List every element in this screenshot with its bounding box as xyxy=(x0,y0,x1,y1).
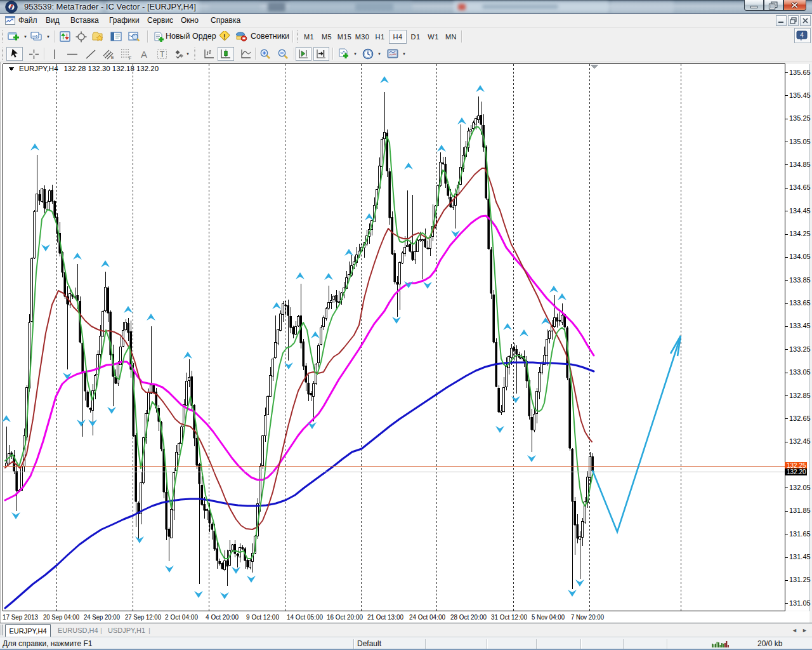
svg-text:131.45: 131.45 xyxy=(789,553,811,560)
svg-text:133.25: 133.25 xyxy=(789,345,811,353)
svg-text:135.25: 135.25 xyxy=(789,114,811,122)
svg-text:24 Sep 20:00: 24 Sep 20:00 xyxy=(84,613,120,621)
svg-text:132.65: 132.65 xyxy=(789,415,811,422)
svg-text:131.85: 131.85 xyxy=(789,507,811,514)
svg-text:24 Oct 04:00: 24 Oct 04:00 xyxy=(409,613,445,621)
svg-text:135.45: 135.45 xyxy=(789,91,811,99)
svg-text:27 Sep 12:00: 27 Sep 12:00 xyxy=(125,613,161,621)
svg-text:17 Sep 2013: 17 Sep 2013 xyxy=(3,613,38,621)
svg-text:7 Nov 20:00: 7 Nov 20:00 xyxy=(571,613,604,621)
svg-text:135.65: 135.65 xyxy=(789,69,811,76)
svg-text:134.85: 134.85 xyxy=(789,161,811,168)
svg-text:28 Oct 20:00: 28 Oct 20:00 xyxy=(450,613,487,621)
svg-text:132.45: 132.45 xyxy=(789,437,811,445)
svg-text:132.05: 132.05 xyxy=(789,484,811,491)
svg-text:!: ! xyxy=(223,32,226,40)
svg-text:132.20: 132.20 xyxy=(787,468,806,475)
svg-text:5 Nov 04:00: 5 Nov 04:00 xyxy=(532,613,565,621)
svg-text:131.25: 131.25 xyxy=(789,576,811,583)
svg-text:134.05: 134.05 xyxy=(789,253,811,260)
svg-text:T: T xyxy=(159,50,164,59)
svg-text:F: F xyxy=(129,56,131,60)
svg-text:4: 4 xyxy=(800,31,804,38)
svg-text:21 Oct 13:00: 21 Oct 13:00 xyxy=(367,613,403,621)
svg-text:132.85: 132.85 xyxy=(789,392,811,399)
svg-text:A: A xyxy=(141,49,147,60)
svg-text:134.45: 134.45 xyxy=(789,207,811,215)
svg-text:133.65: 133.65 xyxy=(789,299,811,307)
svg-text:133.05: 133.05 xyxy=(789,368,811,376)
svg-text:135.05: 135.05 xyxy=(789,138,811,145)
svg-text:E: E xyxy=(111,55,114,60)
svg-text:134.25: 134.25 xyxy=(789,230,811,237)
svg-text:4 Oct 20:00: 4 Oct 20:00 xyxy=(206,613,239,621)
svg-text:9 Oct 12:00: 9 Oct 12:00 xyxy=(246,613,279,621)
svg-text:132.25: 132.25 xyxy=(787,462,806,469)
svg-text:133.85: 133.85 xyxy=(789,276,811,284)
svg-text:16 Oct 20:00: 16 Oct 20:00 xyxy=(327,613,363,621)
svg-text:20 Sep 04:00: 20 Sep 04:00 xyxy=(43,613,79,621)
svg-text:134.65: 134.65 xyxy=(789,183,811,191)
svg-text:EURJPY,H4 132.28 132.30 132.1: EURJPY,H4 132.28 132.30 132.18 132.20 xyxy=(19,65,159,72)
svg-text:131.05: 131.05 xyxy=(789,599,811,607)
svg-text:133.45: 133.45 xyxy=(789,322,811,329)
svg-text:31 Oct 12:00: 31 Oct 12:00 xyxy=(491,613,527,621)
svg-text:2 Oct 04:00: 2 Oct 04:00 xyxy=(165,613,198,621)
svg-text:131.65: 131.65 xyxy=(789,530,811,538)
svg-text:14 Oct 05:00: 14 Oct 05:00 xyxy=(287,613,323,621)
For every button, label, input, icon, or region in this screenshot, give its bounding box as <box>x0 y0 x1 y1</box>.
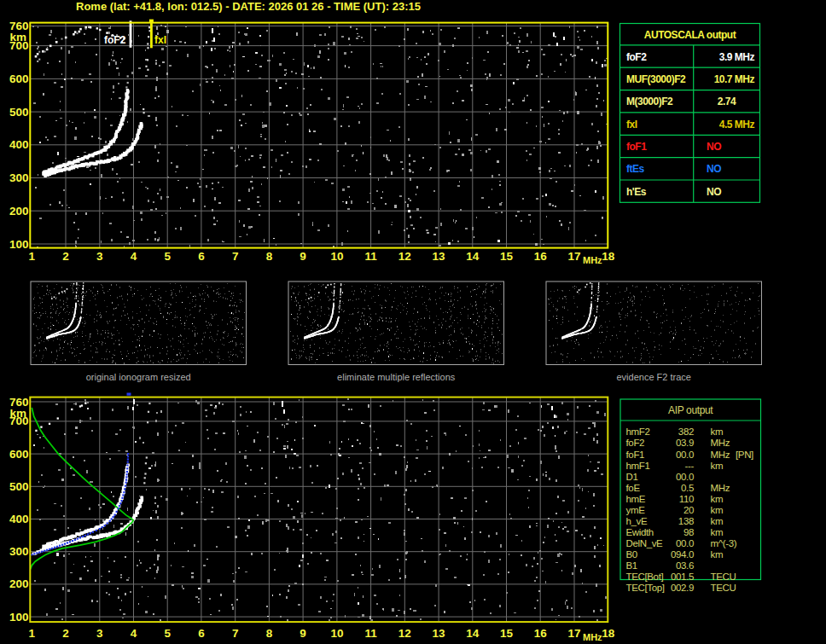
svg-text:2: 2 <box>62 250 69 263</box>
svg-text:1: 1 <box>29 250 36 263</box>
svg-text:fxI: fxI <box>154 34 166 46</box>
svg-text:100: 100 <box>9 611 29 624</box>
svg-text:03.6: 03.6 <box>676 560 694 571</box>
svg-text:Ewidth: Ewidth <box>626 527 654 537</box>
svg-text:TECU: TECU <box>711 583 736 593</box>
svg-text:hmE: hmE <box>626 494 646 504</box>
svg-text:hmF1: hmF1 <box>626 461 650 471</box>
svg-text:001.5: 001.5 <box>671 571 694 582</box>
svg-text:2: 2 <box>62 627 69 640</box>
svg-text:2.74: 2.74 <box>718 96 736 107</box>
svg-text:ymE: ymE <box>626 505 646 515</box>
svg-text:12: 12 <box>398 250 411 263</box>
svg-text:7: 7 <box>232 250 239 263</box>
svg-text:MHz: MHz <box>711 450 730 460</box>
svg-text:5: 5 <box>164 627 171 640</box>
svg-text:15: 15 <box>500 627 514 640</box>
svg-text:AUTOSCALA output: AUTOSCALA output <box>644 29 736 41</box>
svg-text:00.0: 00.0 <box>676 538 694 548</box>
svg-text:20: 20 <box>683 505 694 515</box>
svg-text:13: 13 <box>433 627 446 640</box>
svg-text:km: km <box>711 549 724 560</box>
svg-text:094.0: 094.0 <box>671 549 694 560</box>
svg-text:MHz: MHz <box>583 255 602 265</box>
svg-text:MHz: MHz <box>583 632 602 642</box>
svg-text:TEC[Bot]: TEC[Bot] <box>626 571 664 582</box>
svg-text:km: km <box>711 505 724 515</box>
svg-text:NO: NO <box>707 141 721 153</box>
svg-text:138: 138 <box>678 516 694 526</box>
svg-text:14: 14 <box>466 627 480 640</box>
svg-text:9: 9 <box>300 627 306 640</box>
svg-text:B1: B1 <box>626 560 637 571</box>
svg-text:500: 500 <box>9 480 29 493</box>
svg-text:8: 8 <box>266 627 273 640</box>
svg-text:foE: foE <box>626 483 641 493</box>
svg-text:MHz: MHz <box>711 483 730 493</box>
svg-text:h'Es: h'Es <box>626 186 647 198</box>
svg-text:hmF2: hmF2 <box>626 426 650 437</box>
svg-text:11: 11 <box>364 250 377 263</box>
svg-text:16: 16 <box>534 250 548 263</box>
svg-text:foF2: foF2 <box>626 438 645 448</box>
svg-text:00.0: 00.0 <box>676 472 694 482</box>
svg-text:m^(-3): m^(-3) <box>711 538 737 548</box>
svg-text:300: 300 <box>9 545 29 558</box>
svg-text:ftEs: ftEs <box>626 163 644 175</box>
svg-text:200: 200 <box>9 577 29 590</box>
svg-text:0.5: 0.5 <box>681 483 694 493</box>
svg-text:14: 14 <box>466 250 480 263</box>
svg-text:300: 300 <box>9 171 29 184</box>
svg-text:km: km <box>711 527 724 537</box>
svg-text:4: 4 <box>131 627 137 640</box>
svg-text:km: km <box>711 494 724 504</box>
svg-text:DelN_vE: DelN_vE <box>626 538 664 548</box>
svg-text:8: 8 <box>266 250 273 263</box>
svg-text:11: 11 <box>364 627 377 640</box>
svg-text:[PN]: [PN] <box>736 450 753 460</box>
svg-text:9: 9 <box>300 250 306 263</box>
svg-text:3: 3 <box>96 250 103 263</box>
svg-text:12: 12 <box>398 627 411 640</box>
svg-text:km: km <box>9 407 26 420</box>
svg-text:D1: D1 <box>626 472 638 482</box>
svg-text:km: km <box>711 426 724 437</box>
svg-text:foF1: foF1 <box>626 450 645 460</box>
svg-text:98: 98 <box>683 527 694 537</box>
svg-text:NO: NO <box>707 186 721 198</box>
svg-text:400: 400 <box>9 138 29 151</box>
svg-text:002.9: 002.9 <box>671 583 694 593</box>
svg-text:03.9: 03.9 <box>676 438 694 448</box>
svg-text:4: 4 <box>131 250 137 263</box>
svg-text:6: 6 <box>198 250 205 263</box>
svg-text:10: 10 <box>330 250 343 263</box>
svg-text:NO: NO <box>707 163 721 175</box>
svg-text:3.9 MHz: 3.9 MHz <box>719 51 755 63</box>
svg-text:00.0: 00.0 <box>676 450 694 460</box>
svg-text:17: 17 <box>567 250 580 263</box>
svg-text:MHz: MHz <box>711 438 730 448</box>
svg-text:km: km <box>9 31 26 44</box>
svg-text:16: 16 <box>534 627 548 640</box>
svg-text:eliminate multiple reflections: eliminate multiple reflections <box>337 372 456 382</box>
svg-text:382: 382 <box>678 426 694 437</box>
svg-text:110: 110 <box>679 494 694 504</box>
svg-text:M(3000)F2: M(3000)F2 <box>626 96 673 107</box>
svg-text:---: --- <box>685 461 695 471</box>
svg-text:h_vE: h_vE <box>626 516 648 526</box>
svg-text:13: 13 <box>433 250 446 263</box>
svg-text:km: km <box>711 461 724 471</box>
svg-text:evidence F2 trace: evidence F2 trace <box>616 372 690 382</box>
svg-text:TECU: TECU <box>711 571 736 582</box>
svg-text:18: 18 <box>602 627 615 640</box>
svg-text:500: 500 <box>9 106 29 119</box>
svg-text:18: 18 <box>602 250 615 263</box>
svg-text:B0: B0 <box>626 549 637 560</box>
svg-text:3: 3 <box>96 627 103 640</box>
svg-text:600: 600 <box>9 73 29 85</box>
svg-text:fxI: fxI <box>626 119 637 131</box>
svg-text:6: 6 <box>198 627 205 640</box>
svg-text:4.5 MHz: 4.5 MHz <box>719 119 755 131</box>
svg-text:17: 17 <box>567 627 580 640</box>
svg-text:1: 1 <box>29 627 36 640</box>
------------------------
What to do =
From the records above, show each line that contains the word "screenshot".

Answer to the exercise =
List every element in this screenshot with its bounding box as xyxy=(x0,y0,x1,y1).
For every button, label, input, icon, or region in this screenshot, give its bounding box as <box>x0 y0 x1 y1</box>.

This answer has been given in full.